3rd Floor

Women in Print

 – , 2016


Pace Prints is pleased to present an exhibition of editions and monoprints by fifteen female artists spanning the last five decades. The exhibition will be on view April 22–June 11, 2016 at Pace Prints, 521 West 26th Street, 3rd Floor. A closing reception will be held at the gallery Thursday, June 9, 2016, 6-8pm.

The highlight of the exhibition is Shahzia Sikander’s first edition with Pace Prints, Portrait of the Artist (2016). The portfolio of four etchings includes an original colophon text by Pulitzer Prize-winning playwright and novelist Ayad Akhtar. The prints are concurrently included in Sikander’s first major solo exhibition in Hong Kong, Apparatus of Power at the Asia Society Hong Kong, on view through July 9, 2016.

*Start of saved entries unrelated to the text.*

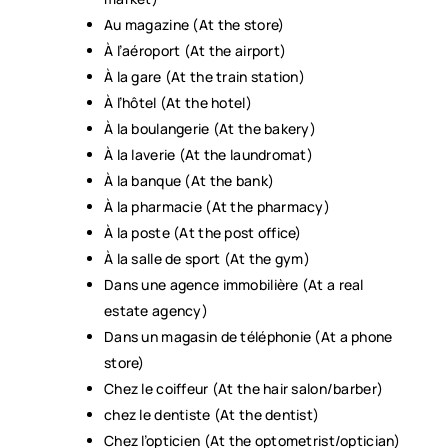
Au magazine (At the store)
À l’aéroport (At the airport)
À la gare (At the train station)
À l’hôtel (At the hotel)
À la boulangerie (At the bakery)
À la laverie (At the laundromat)
À la banque (At the bank)
À la pharmacie (At the pharmacy)
À la poste (At the post office)
À la salle de sport (At the gym)
Dans une agence immobilière (At a real
estate agency)
Dans un magasin de téléphonie (At a phone
store)
Chez le coiffeur (At the hair salon/barber)
chez le dentiste (At the dentist)
Chez l’opticien (At the optometrist/optician)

Shahzia Sikander’s imagery references historical Miraj paintings of the visionary night journey of the Prophet Muhammad, a salient motif in Central Asian and Indo-Persian miniature painting. Etching is both the medium and the conceptual underpinning for combining diverse source imagery, speaking to the plurality of Sikander’s art historical and socio-political subject matter. The Miraj functions as a metaphor for the artistic journey in search of truth.

Pat Steir’s most recent hand-painted screenprints introduce gestures from her painterly lexicon into the printmaking medium. The artist’s monumental Triptych B shimmers with veils of color in grids, scribbles, dabs and drips.

Inka Essenhigh's monoprints and etchings loosely reference various mythologies and the spiritual side of nature. Mythic settings serve as stages for invented dreamscapes to unfold. In Moon Creatures, a monotype printed from a steel matrix, feminine figures materialize from a sublime updrift in a moonlit forest. Essenhigh’s work often uses color and form to embody a particular season or feeling.

Also on view will be works by Ghada Amer and Reza Farkhondeh, Rina Banerjee, Tara Donovan, Helen Frankenthaler, Jane Hammond, Mary Heilmann, Nicola López, Wangechi Mutu, Louise Nevelson, Kate Shepherd and Kiki Smith.

Visitor Information
This exhibition is no longer on view.